The great astronomer Carl Sagan used to say that if he were transported anywhere in the solar system he would know which planet he was on just by looking around. In this spirit of knowing your neighborhood, here's something we call . . . What's It Like There?
Today we ask: What's it like . . . on Mercury?
You're standing at the equator on Mercury just before sunrise. We'd better put you in a protective shelter, because it's mighty cold--something around three hundred degrees below zero, Fahrenheit. That's cold enough to freeze methane.
But things are looking up--by midmorning it should be a balmy eighty degrees outside. Of course, because of its rotation and orbit, midmorning on Mercury comes twenty Earth days later, so you have a long wait.
When it finally arrives, though, you step outside in a protective suit and bounce around in the low gravity. The ground is rocky and covered in craters. There's no atmosphere at all, so the sky overhead is black, even though the sun is perfectly visible.

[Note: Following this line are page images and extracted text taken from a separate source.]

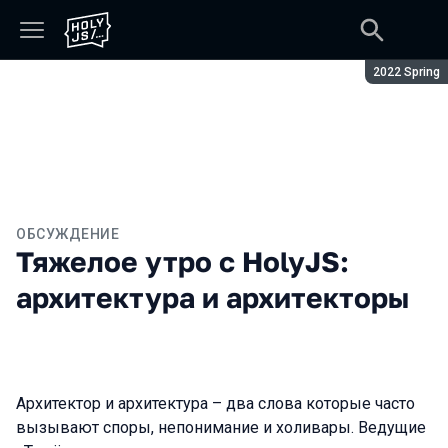
Сезон:
2022 Spring
ОБСУЖДЕНИЕ
Тяжелое утро с HolyJS:
архитектура и архитекторы
Архитектор и архитектура – два слова которые часто
вызывают споры, непонимание и холивары. Ведущие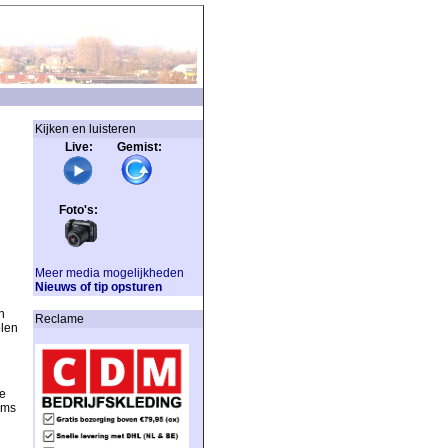
Kijken en luisteren
Live: Gemist:
Foto's:
Meer media mogelijkheden
Nieuws of tip opsturen
n
Reclame
olen
te
ams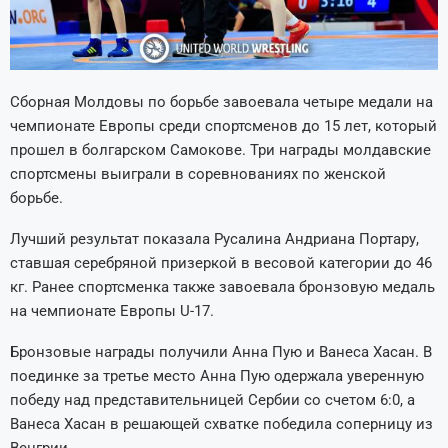
Сборная Молдовы по борьбе завоевала четыре медали на
чемпионате Европы среди спортсменов до 15 лет, который
прошел в болгарском Самокове. Три награды молдавские
спортсмены выиграли в соревнованиях по женской
борьбе.
Лучший результат показала Русалина Андриана Портару,
ставшая серебряной призеркой в весовой категории до 46
кг. Ранее спортсменка также завоевала бронзовую медаль
на чемпионате Европы U-17.
Бронзовые награды получили Анна Пую и Ванеса Хасан. В
поединке за третье место Анна Пую одержала уверенную
победу над представительницей Сербии со счетом 6:0, а
Ванеса Хасан в решающей схватке победила соперницу из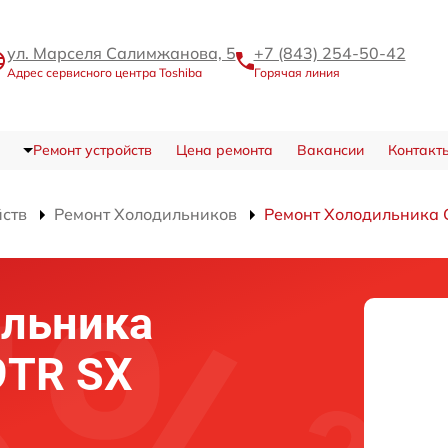
ул. Марселя Салимжанова, 5
+7 (843) 254-50-42
Адрес сервисного центра Toshiba
Горячая линия
Ремонт устройств
Цена ремонта
Вакансии
Контакт
йств
Ремонт Холодильников
Ремонт Холодильника
ильника
9TR SX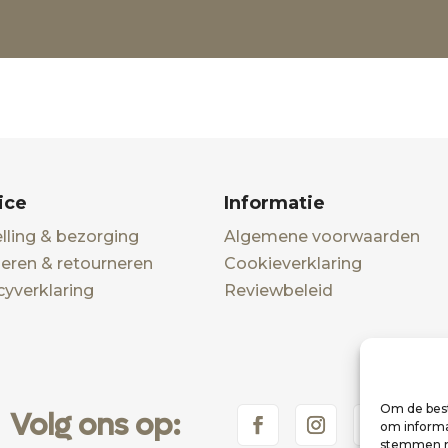
ice
Informatie
lling & bezorging
Algemene voorwaarden
eren & retourneren
Cookieverklaring
cyverklaring
Reviewbeleid
Om de best
Volg ons op:
om informat
stemmen me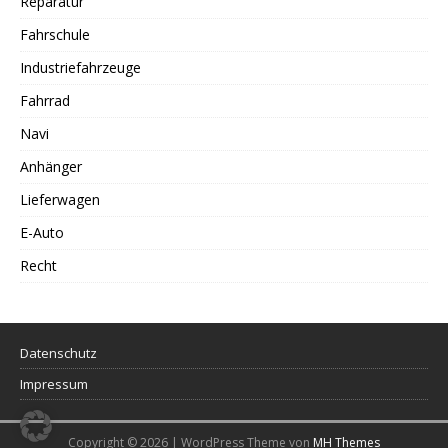
Reparatur
Fahrschule
Industriefahrzeuge
Fahrrad
Navi
Anhänger
Lieferwagen
E-Auto
Recht
Datenschutz
Impressum
Copyright © 2026 | WordPress Theme von
MH Themes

In fact, the sun is far bigger, and brighter, than you've ever seen it on Earth--imagine a sun eleven times as bright! Not only that, the temperature is still climbing. By high noon it will be up to eight hundred degrees Fahrenheit, hot enough to melt zinc. Clearly this is no place for humans.
Every Mercurial day, which lasts one hundred and seventy six Earth days, the planet undergoes the same unbelievable temperature fluctuation from super-cold to super-hot. Makes you glad to have a nice, temperate planet like Earth to come back to.